3. Aux termes de l'article 8 de la convention européenne de sauvegarde des droits de l'homme et des libertés fondamentales : " 1° Toute personne a droit au respect de sa vie privée et familiale () 2° Il ne peut y avoir ingérence d'une autorité publique dans l'exercice de ce droit que pour autant que cette ingérence est prévue par la loi et qu'elle constitue une mesure qui, dans une société démocratique, est nécessaire à la sécurité nationale, à la sûreté publique et au bien-être économique du pays ()". Né le 18 novembre 1992, le requérant a été confié, avec son frère aîné, à sa grand-mère par un jugement rendu le 24 octobre 2002 par un tribunal haïtien. Il justifie de sa scolarité en France du 1er septembre 2002 au 30 juin 2007 et produit une attestation non dépourvue de valeur probante, établie le 8 septembre 2021 par un agent de l'éducation nationale, qui indique l'avoir hébergé et confirme sa présence ininterrompue en France depuis l'âge de dix ans. Célibataire, sans enfants, M. B, qui a obtenu une carte de séjour temporaire du 22 juillet 2016 au 21 juillet 2017, invoque la présence en France de sa grand-mère, titulaire d'une carte de résident, et de son frère aîné. Il a été condamné le 15 mars 2012 à trois mois d'emprisonnement avec sursis pour des faits de rébellion et outrage à une personne dépositaire de l'autorité publique commis en août 2011, ensuite le 1er mai 2012 à un an et six mois d'emprisonnement pour des faits de violence aggravée et dégradation de biens commis en avril 2012, puis le 5 octobre 2018 à six ans d'emprisonnement pour des faits de vol aggravé commis en janvier 2012. Dans les circonstances de l'affaire, compte tenu tant de l'ancienneté des faits commis par M. B que du jeune âge auquel il est entré en France, le préfet a porté une atteinte excessive à son droit au respect de sa vie privée et familiale garanti par les stipulations précitées de l'article 8 de la convention européenne de sauvegarde des droits de l'homme et des libertés fondamentales. Dès lors, sans qu'il soit besoin de se prononcer sur les autres moyens de la requête n° 2200846, M. B est fondé à demander l'annulation du refus de séjour opposé le 23 mai 2022.

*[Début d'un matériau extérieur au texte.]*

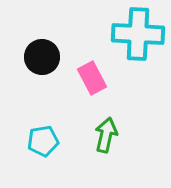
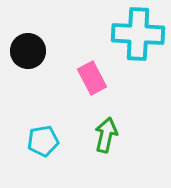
black circle: moved 14 px left, 6 px up
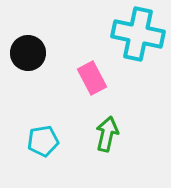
cyan cross: rotated 9 degrees clockwise
black circle: moved 2 px down
green arrow: moved 1 px right, 1 px up
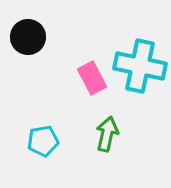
cyan cross: moved 2 px right, 32 px down
black circle: moved 16 px up
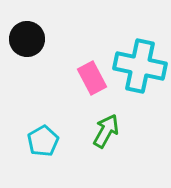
black circle: moved 1 px left, 2 px down
green arrow: moved 1 px left, 3 px up; rotated 16 degrees clockwise
cyan pentagon: rotated 20 degrees counterclockwise
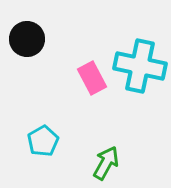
green arrow: moved 32 px down
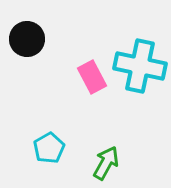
pink rectangle: moved 1 px up
cyan pentagon: moved 6 px right, 7 px down
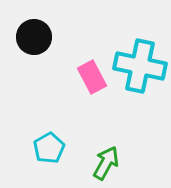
black circle: moved 7 px right, 2 px up
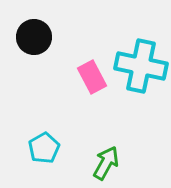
cyan cross: moved 1 px right
cyan pentagon: moved 5 px left
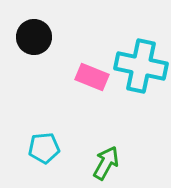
pink rectangle: rotated 40 degrees counterclockwise
cyan pentagon: rotated 24 degrees clockwise
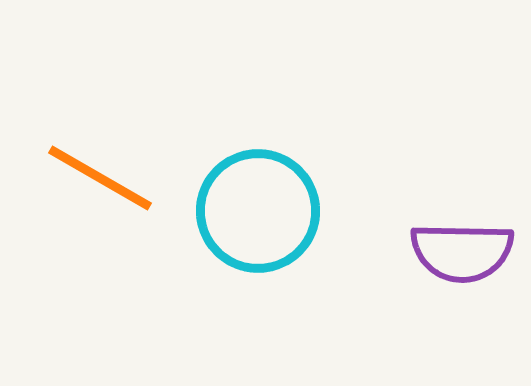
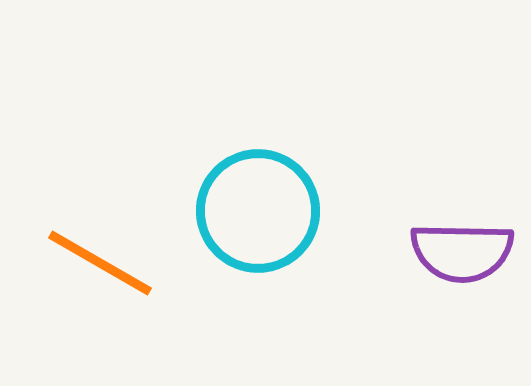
orange line: moved 85 px down
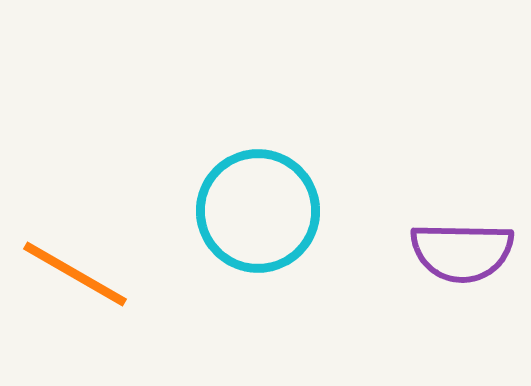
orange line: moved 25 px left, 11 px down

4. Eu égard à ses motifs, le présent jugement implique nécessairement la délivrance d'un titre de séjour à M. B. Il y a lieu, dès lors, d'enjoindre au préfet de la Guyane d'y procéder dans un délai de deux mois suivant la notification du présent jugement, sans qu'il soit nécessaire d'assortir cette injonction d'une astreinte.

5. Il y a lieu, en l'espèce, de mettre à la charge de l'Etat la somme de 900 euros à payer à M. B au titre de l'article L.761-1 du code de justice administrative.

D E C I D E :

Article 1er : Il n'y a pas lieu de statuer sur les conclusions de M. B dirigées, d'une part, contre l'arrêté pris à son encontre le 28 juillet 2021 par le préfet de la Guyane, d'autre part, contre la mesure d'éloignement prononcée le 23 mai 2022.

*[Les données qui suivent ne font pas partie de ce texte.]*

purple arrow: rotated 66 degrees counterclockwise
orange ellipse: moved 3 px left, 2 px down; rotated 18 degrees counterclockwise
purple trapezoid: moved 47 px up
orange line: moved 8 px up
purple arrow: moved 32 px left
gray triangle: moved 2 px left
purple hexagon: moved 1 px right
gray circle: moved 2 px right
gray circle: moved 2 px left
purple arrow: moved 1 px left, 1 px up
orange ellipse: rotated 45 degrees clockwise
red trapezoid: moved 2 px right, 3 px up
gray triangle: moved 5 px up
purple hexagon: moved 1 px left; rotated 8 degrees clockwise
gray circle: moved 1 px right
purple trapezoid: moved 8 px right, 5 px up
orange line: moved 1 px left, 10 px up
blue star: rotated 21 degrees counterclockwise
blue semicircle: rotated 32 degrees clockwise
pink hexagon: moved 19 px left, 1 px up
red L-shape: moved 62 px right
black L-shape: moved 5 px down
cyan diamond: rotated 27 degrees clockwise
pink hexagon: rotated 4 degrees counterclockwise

Article 2 : Le refus de séjour opposé le 23 mai 2022 par le préfet de la Guyane à M. B est annulé.

Article 3 : Il est enjoint au préfet de la Guyane de délivrer un titre de séjour à M. B dans un délai de deux mois suivant la notification du présent jugement.

Article 4 : L'Etat versera à M. B la somme de 900 euros au titre de l'article L.761-1 du code de justice administrative.

Article 5 : Le présent jugement sera notifié à M. D B et au préfet de la Guyane.

Une copie en sera adressée au ministre de l'intérieur et des Outre-mer.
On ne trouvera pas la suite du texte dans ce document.